*Task data:*
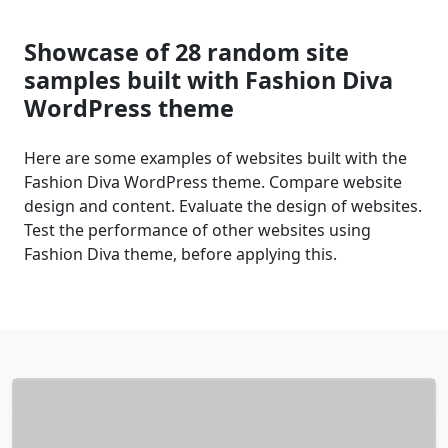
Showcase of 28 random site
samples built with Fashion Diva
WordPress theme
Here are some examples of websites built with the
Fashion Diva WordPress theme. Compare website
design and content. Evaluate the design of websites.
Test the performance of other websites using
Fashion Diva theme, before applying this.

*About this exercise:* Restate all of the material word for word. Keep out every picture.

*Output for this exercise:*
Showcase of 28 random site
samples built with Fashion Diva
WordPress theme
Here are some examples of websites built with the
Fashion Diva WordPress theme. Compare website
design and content. Evaluate the design of websites.
Test the performance of other websites using
Fashion Diva theme, before applying this.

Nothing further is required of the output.